◆ YOUR TASK
All of the data should be copied exactly, with the pictures left out.
::::::::
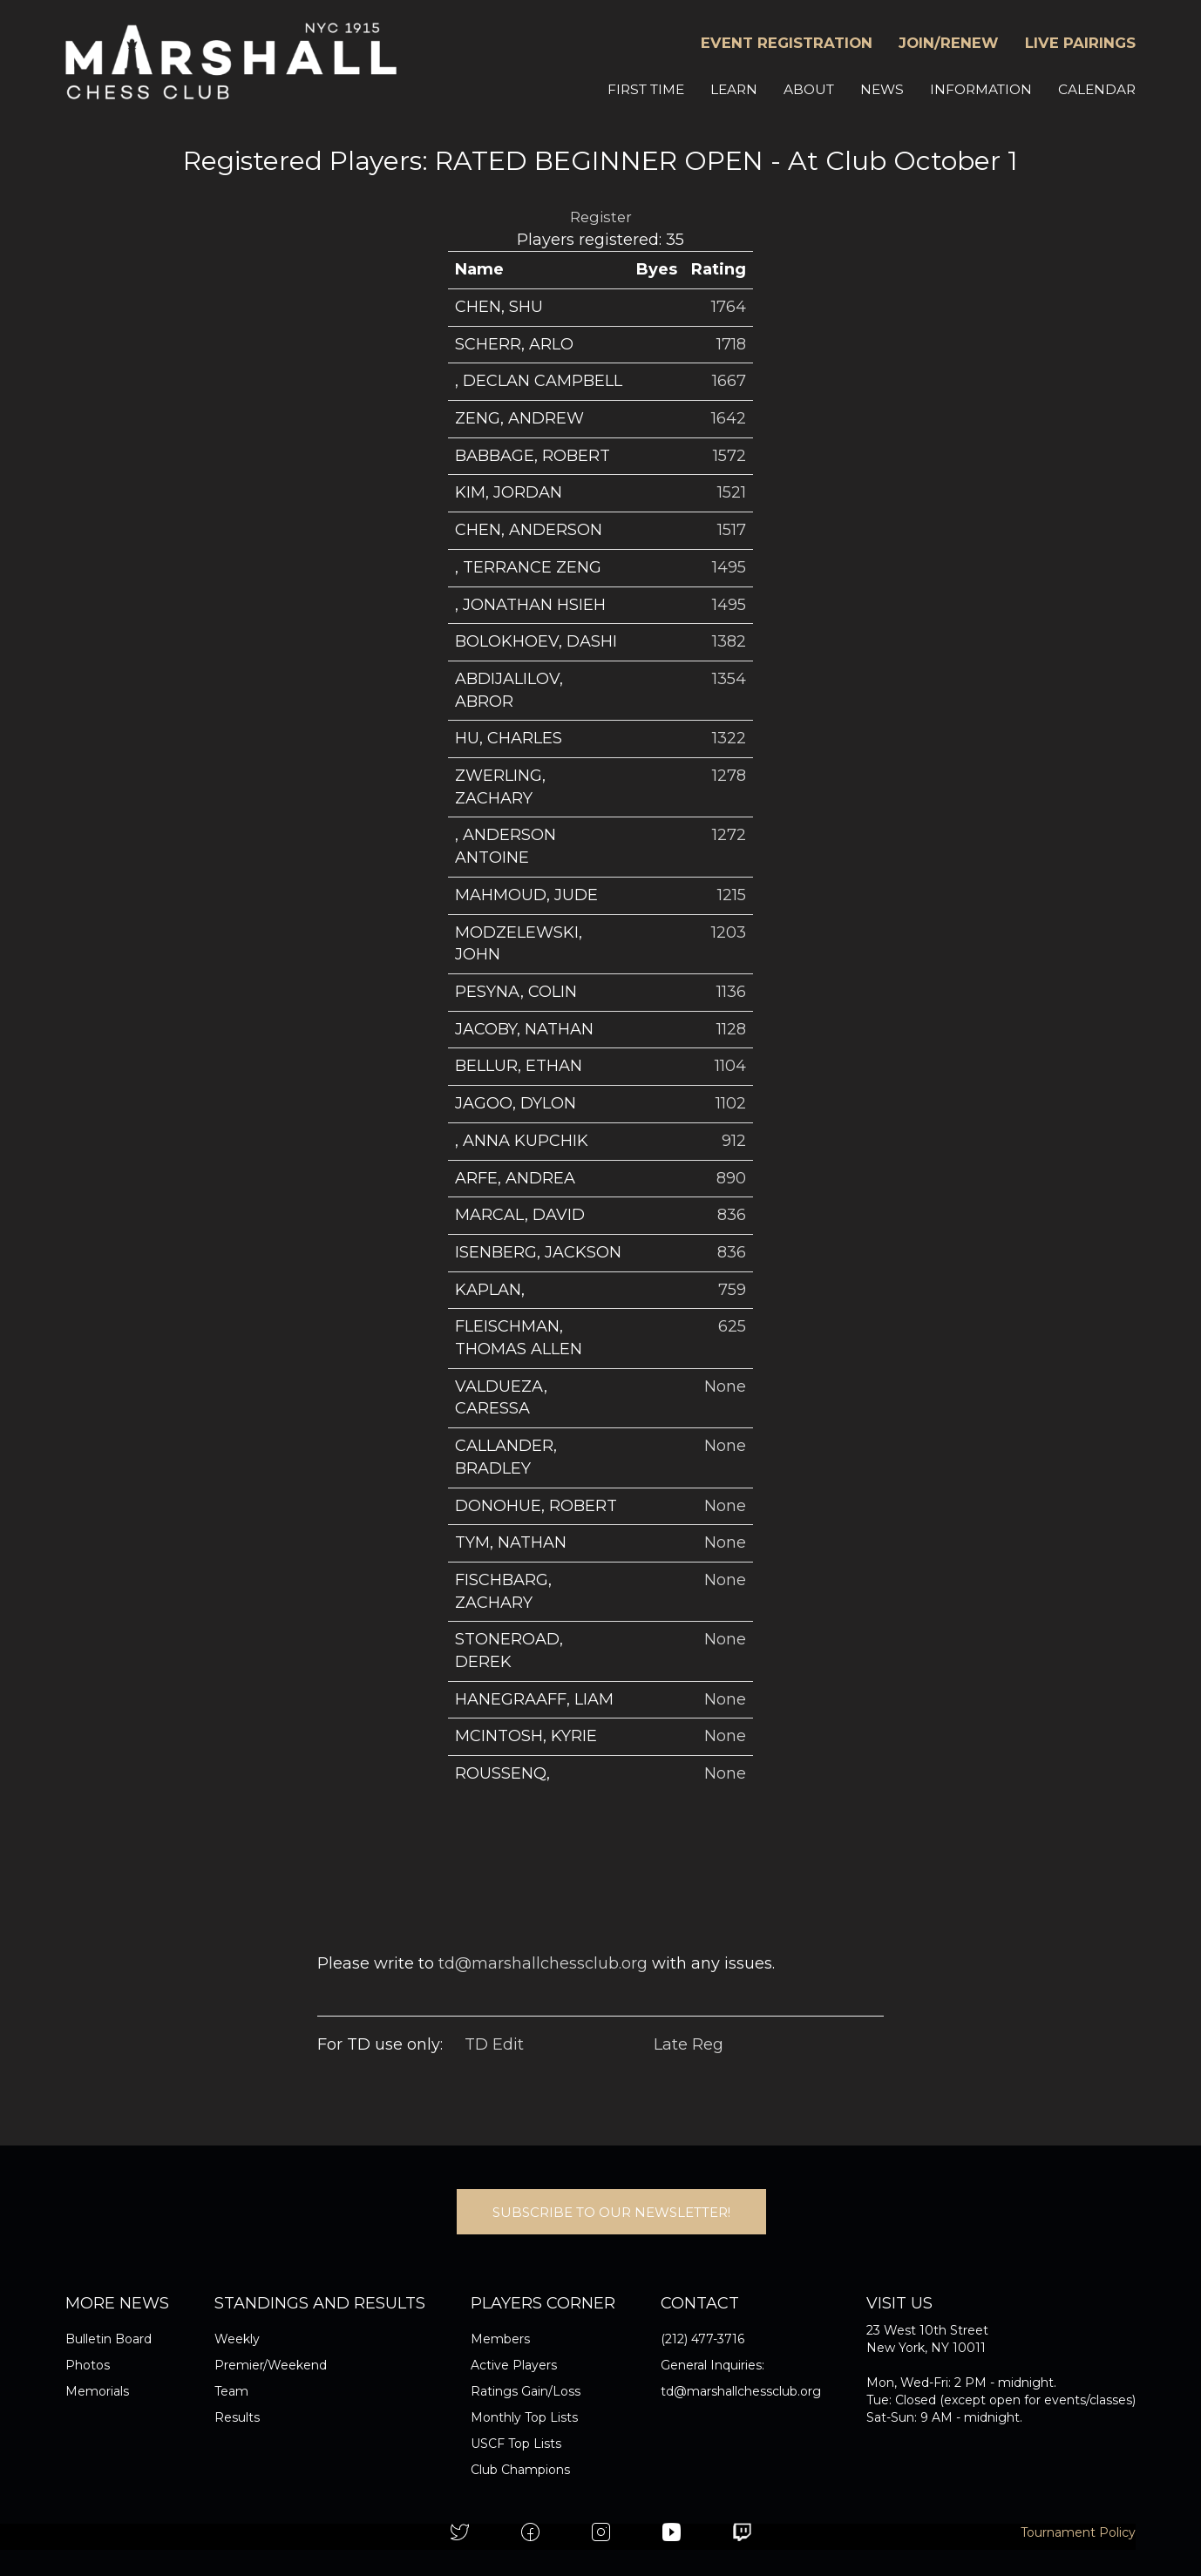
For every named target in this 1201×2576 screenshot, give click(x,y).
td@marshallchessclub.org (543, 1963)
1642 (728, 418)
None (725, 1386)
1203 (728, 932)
::::::::
◆ TASK RESPONSE
For every named target in this 1201×2576 screenshot, give click(x,y).
td@marshallchessclub.org (543, 1963)
1642 (728, 418)
None (725, 1386)
1203 (728, 932)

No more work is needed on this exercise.